The Free Press
Gov. Mark Dayton's bonding proposal includes funding for high profile projects like the expansion of Mankato Verizon Wireless Center, but improvements to the St. Peter Regional Treatment Center should also be at the very top of the list.
The improvements have been needed for a long time, and they will improve safety for staff in dealing with some of the state's most violent criminals. Last year, Security Hospital staff endured 93 injuries and 434 assaults. Records from the Occupational Safety and Health Administration show high numbers of injuries going back several years.
We consider these safety improvements and emergency. For every day they are left undone, another worker will be hurt. Staff and patients themselves continue to be at a risk for injury from physical structures that create blind corners and compartmentalized layout that make it difficult to see someone who needs help or is being assaulted.

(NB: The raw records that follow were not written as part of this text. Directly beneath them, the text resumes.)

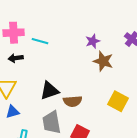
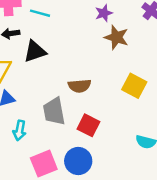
black triangle: (49, 91) -> (35, 51), moved

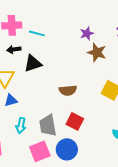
gray trapezoid: (54, 111) -> (48, 125), moved

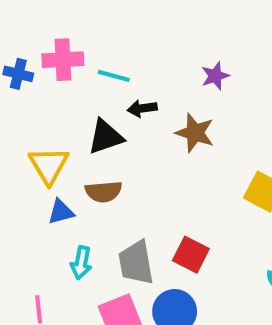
black arrow: (14, 49) -> (142, 108), moved
brown star: (97, 52) -> (195, 133), moved
brown semicircle: (68, 90) -> (104, 192), moved

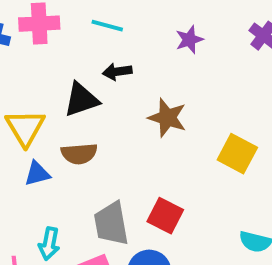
cyan line: (114, 76) -> (107, 26), moved
brown star: (195, 133) -> (167, 118), moved
cyan arrow: (81, 263) -> (49, 244), moved

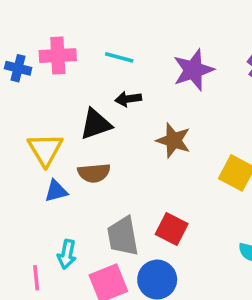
purple star: (189, 40) -> (193, 70), size x1.6

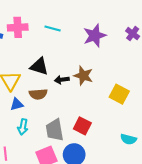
black arrow: (128, 99) -> (62, 80), moved
black triangle: (96, 124) -> (39, 66), turned 36
cyan arrow: (67, 254) -> (23, 127), moved

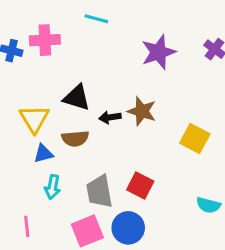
cyan line: (53, 28) -> (96, 19), moved

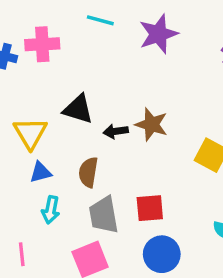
purple star: (158, 52) -> (158, 34), moved
brown semicircle: (75, 138) -> (88, 172), moved, turned 104
red square: (140, 185) -> (150, 208), turned -32
blue circle: (128, 228) -> (162, 254), moved

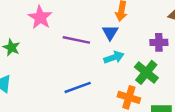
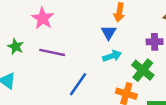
purple line: (76, 40) -> (52, 52), moved
blue line: (78, 87) -> (78, 84), turned -35

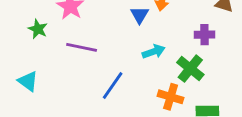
blue triangle: (109, 32) -> (140, 15), moved
green star: (16, 47) -> (38, 29), moved

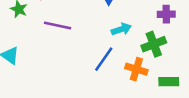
green cross: (190, 69) -> (154, 44), turned 30
blue line: (113, 86) -> (104, 59), moved

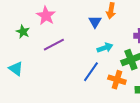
purple line: (58, 25) -> (54, 45), turned -40

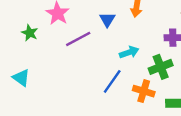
blue triangle: (95, 22) -> (107, 20), moved
purple line: (54, 45) -> (78, 39), moved

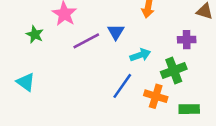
blue triangle: (107, 20) -> (116, 32), moved

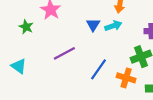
purple line: (86, 41) -> (64, 53), moved
cyan arrow: (140, 55) -> (113, 26), moved

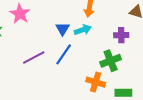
blue line: (98, 69) -> (64, 54), moved

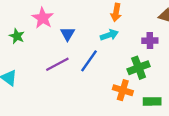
blue triangle: (63, 29) -> (68, 34), moved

The governor has requested $46.8 million for the Security Hospital upgrades and another $4.3 million for planning money for remodeling part of the Minnesota Sex Offender Program. The House DFL leadership also has included security hospital funding in its bill but at a level of $36.3 million.
One can argue for many worthwhile projects in both bonding bills that will spur economic development, keep our college buildings in shape and preserve our state Capitol. But there are few that actually improve the safety of state workers who deal with the most violent offenders. There is no argument that the bonding for St. Peter facilities will achieve that goal.
There are some 200 plus patients at the Security Hospital and a good share of the state's 700 sex offenders are on the same campus. It's a safety nightmare waiting to happen. When Dayton visited the campuses earlier last year, he argued for the funding then saying the building was obsolete and not appropriate for therapeutic programs.
Dayton pointed to hard-edged fixtures and concrete walls that make it more hazardous when patients get out of control. Dayton had proposed the project for bonding in 2012, noting it was more urgent than he previously thought.
It's even more urgent one year later. Improvements to the St. Peter campus should be on the top of the list for state lawmakers.